Do as I Say, Not as I Do
It is worth noting that the Bank of Japan (BoJ) in tandem with the Japanese Ministry of Finance (MoF) conducted two relatively large and sustained JPY selling interventions in 1993-1995 and 2003–2004. Both bouts did not lead to US Treasury criticism or labelling. The Swiss National Bank (SNB) has been conducting large-scale interventions in EUR/CHF since 2009 and continues to do so in the present day around the 1.20 level.
The impact of artificial central bank intervention was USD/JPY falling during both bouts i.e. the Yen appreciated despite central bank efforts to weaken it.

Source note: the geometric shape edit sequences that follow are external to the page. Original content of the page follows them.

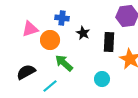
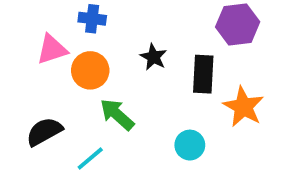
blue cross: (62, 18) -> (92, 19), moved

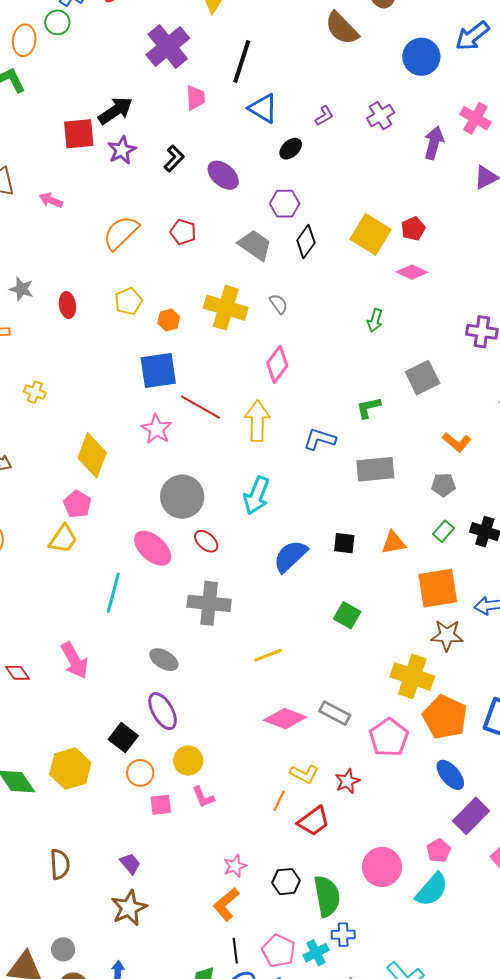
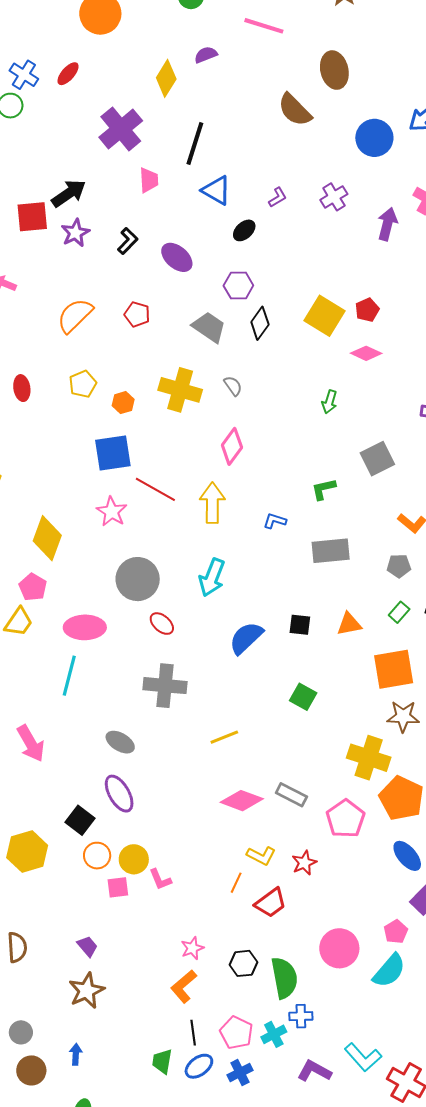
blue L-shape: (320, 439) -> (275, 521), size x0.7
pink ellipse: (153, 548) -> (85, 627), moved, turned -42
yellow circle: (188, 761) -> (134, 859), moved

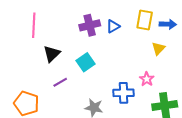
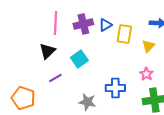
yellow rectangle: (145, 20) -> (124, 34), moved
pink line: (34, 25) -> (55, 23), moved
pink star: (147, 79) -> (146, 74), moved

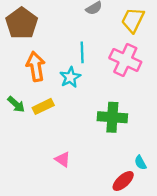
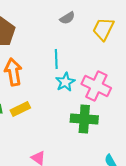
pink cross: (125, 60) -> (96, 86), moved
cyan star: (70, 77) -> (65, 82), moved

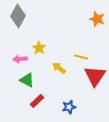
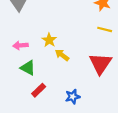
yellow star: (39, 48) -> (49, 40), moved
yellow line: (81, 57) -> (105, 29), moved

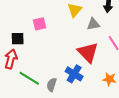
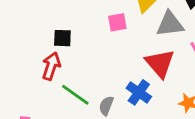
pink square: (39, 24) -> (117, 22), moved
gray triangle: (93, 24) -> (170, 24), size x1.5

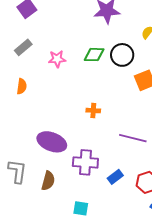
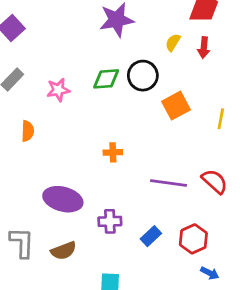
orange semicircle: (22, 86) -> (28, 131), moved
purple cross: (85, 162) -> (110, 221), size x0.7
brown semicircle: (48, 181) -> (64, 251), turned 60

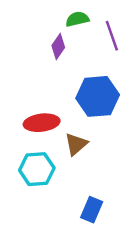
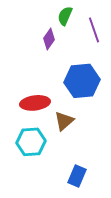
green semicircle: (77, 19) -> (65, 16), turned -54

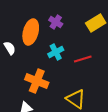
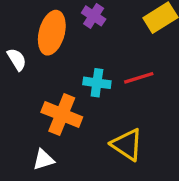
cyan cross: (56, 52) -> (97, 83), moved, turned 35

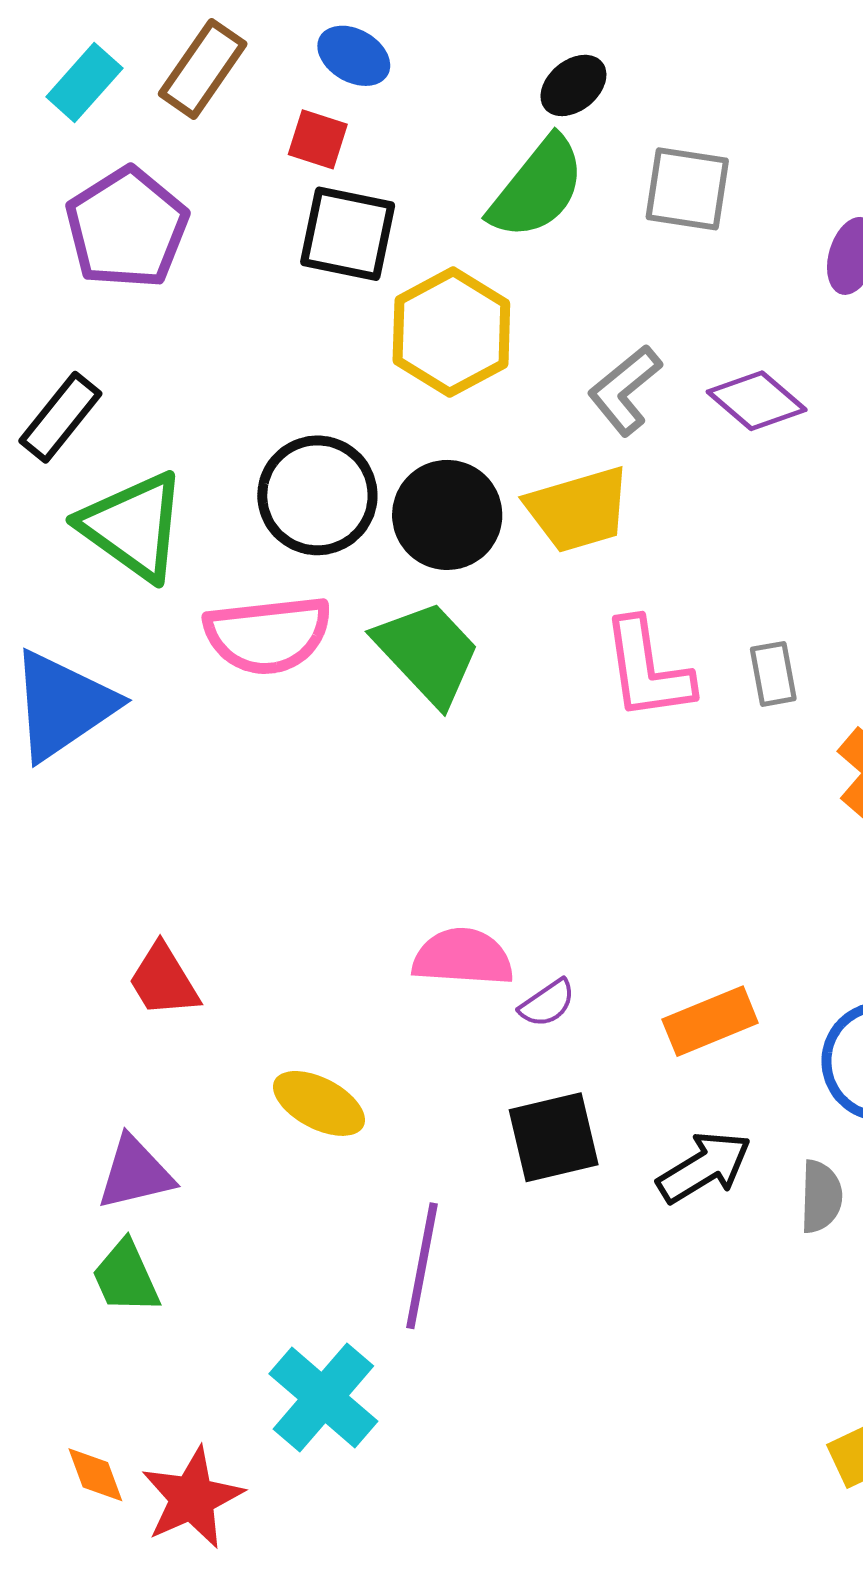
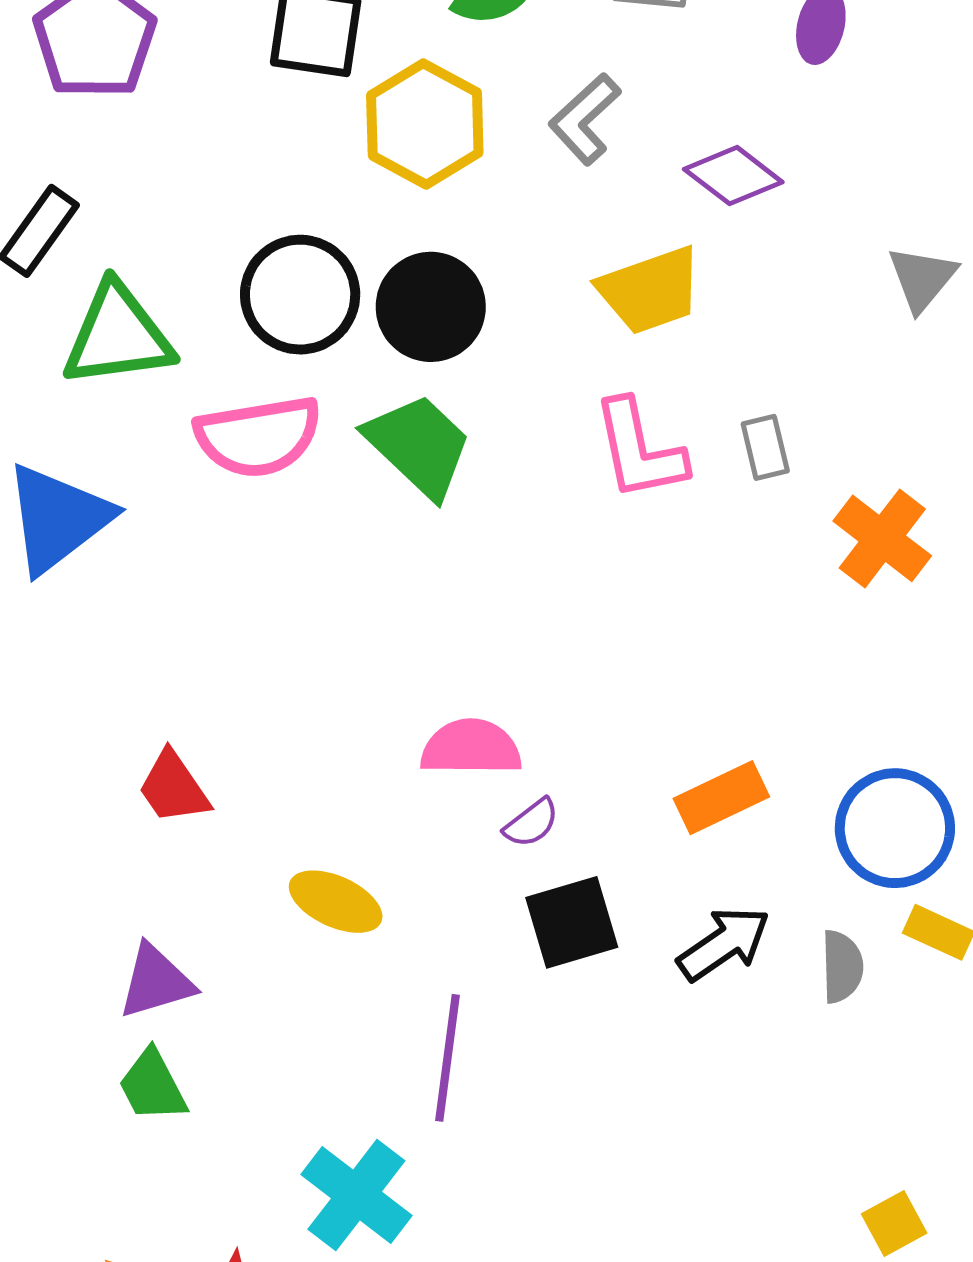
gray L-shape: (625, 390) -> (585, 119), moved
yellow trapezoid: (578, 510) -> (650, 290), moved
green triangle: (133, 526) -> (118, 336), turned -40
purple semicircle: (547, 1003) -> (531, 823), moved

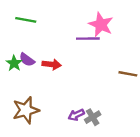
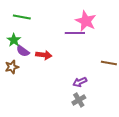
green star: (14, 63) -> (14, 40), moved
brown star: (26, 110) -> (12, 67), moved, size x0.6
purple arrow: (76, 115) -> (80, 82), moved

This phenomenon of the market going against the central bank when it comes to currency intervention is common and has also occurred in cases of Swiss franc intervention by the SNB. The indications are that on a broad basis, artificial market intervention is completely counter-productive and only exhausts foreign currency reserves while raising the fiscal deficit.
The Central Bank of Russia (CBR) is currently facing a similar (inverse) problem whereby market forces are driving the currency lower but the central bank is determined to influence the market rate by buying rubles with foreign currency reserves to support it. Although this intervention could be classed as ‘defensive’ because the CBR is trying to maintain a stable rate while SNB and BoJ instances are arguably ‘offensive’ interventions aimed at adjusting the market rate to a more favourable level.
“The dollar is our currency, but your problem”
-John Connally; US Treasury Secretary 1971-1972.
The US conducts monetary policy like it does defence –unilaterally. The Fed has always set monetary policy with US circumstances at the forefront of considerations. The rest of the world responds to the cheap dollar through the tools that best fit domestic circumstances:
Acquiescence: if a stronger currency reduces inflation;
Intervention: if competitiveness is a higher priority;
Interest rate reduction: if the currency is slowing the economy;
Capital controls/transaction taxes: if inflows are still too large;
Jawboning (unofficial political pressure): if the country can do nothing else.